In large part, people are becoming aware that police brutality is really a thing, and that in large part due to Steve Jobs.
I don't get what Steve Jobs has to do with it
Well, also Samsung.
It's the ubiquity of smartphone cameras.
That's the big reason.
The other, smaller reason is the crime rate is down. When the crime rate was high, a lot of people supported the police. The 1994 Crime Bill was bipartisan, with black and white support.
But now, people of different ideologies, not as worried about a soaring crime rate, are able to be a bit more rational on the issue of policing and punishment. So there's clearly more sympathy for folks who get beat up or abused by the police, alongside things like the First Step Act (again, bipartisan) that try to do something to amerliorate over-harsh prison sentences.
It's at least moving in the right direction.
The trend in the crime rate has been headed down since long before 1994. Particularly if you choose to treat prosecutions for drug possession as not really "crimes" in the sense that it's hard to identify "victims" of these "crimes"
Actually, there were phones with cameras available in the US as early as 2002, five years before the release of the first iphone.
I take it you're one of those people that had a Blackberry. Most of us skipped straight over that stage of the technology.
Nope. Never had a Blackberry. I was late to moving to a smartphone, prior to that, my preference was for flip phones.
P.S. I've known people who had Blackberries, they were two way pagers, NOT cell phones and I've never seen one with a camera.
Jobs -> iPhones -> ubiquitous networked videocams?
Oops too late
Judge Boggs didn't have to go back to the 9th century to find judicial procedures applied to the dead. From Wikipedia's "Oliver Cromwell" entry, "Cromwell's body was exhumed from Westminster Abbey on 30 January 1661, the 12th anniversary of the execution of Charles I, and was subjected to a posthumous execution, as were the remains of Robert Blake, John Bradshaw, and Henry Ireton. … His body was hanged in chains at Tyburn, London and then thrown into a pit. His head was cut off and displayed on a pole outside Westminster Hall until 1685. "
If I am ever going to be executed, I am hoping it will be a posthumous execution.
Were they also tried, or just executed?
Why have a trail, there's no one to object to the execution left alive.
What would they have been tried for? Suspicion of vampirism?
That's in the opinion also.
The zombie apocalypse is real, and it happened 500 years ago. 🙂
How is police Sgt. Gregory White not fired and charged with battery and filing a false report for lying about it?
1. Unions
2. Police and Prosecutors are on the same team.
This part of Scott v. White was surprising to me:
"...clearly established Texas law justifies the use of force to resist arrest if, before the
person resists, the peace officer uses 'greater force than necessary' to make the arrest and the person believes their use of force is 'immediately necessary to protect himself' against the officer’s use of force..."
It is a nice sentiment but it seems there should be an "in the unlikely event that the person survives" proviso somewhere.
Kansas law requires residents to provide documentary proof of citizenship before they may register to vote. An unconstitutional burden on the right to vote? A violation of the National Voter Registration Act?

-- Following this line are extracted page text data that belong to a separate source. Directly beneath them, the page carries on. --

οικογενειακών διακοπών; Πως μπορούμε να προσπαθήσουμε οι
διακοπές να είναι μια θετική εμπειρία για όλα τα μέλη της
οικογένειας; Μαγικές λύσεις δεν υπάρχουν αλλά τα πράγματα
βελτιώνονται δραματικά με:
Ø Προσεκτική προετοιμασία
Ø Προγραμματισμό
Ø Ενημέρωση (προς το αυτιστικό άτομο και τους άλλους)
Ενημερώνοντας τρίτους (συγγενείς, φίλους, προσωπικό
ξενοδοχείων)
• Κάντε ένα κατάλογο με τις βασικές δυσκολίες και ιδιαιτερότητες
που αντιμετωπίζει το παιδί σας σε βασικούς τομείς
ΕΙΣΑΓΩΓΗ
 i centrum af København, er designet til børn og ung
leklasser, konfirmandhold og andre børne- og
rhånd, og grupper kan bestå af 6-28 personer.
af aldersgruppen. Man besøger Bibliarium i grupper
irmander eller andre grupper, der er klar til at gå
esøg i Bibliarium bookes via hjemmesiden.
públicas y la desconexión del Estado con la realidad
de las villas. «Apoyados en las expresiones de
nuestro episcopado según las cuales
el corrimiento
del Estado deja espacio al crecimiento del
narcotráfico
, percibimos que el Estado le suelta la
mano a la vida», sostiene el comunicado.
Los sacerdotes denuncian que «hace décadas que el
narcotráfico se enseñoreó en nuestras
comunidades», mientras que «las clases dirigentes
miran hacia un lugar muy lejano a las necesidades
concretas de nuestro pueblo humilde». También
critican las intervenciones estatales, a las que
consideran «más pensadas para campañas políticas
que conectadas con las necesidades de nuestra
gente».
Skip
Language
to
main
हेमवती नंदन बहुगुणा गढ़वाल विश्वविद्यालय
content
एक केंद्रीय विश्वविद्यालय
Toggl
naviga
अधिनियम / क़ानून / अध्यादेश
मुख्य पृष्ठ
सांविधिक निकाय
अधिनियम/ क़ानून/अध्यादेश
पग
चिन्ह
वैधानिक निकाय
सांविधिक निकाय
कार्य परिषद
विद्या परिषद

Tenth Circuit: Both."
Gotta wonder what courts will rule on the proposed "immunity passports"....
"a Navajo man murders a Navajo woman and her granddaughter within the territory of the sovereign Navajo Nation."

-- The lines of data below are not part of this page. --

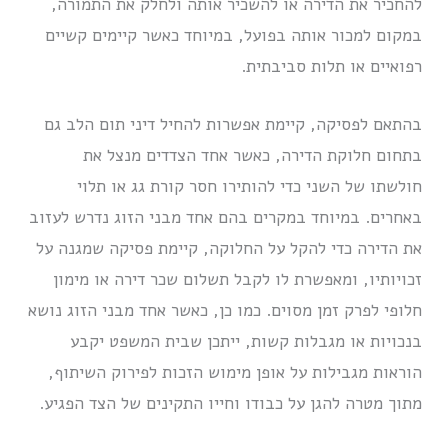
להחכיר את הדירה או להשכיר אותה ולחלק את התמורה,
במקום למכור אותה בפועל, במיוחד כאשר קיימים קשיים
רפואיים או תלות סביבתית.
בהתאם לפסיקה, קיימת אפשרות להחיל דיני תום הלב גם
בתחום חלוקת הדירה, כאשר אחד הצדדים מנצל את
חולשתו של השני כדי להותירו חסר קורת גג או תלוי
באחרים. במיוחד במקרים בהם אחד מבני הזוג נדרש לעזוב
את הדירה כדי להקל על החלוקה, קיימת פסיקה שמגנה על
זכויותיו, ומאפשרת לו לקבל תשלום שכר דירה או מימון
חלופי לפרק זמן מסוים. כמו כן, כאשר אחד מבני הזוג נושא
בנכויות או מגבלות קשות, ייתכן שבית המשפט יקבע
הוראות מגבילות על אופן מימוש הזכות לפירוק השיתוף,
מתוך מטרה להגן על כבודו וחייו התקינים של הצד הפגיע.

Canada is a sovereign nation, the Navajo "Nation" is not.
The larger issue is the same as with Dzhokhar Tsarnaev (Boston Marathon bomber), execution for a Federal offense in a state or Indian territory without a death penalty. Should DoJ defer to local preferences? (I'd argue that is a question for Congress to answer...)
No, they should not defer to local preferences, any more than they should defer to the wishes of the victim's family. To the extent that federal law is uniform throughout the United States, its application should not be dependent on region.
"Canada is a sovereign nation, the Navajo 'Nation' is not."
I guess that's why it's OK that our government abrogates its treaties with them.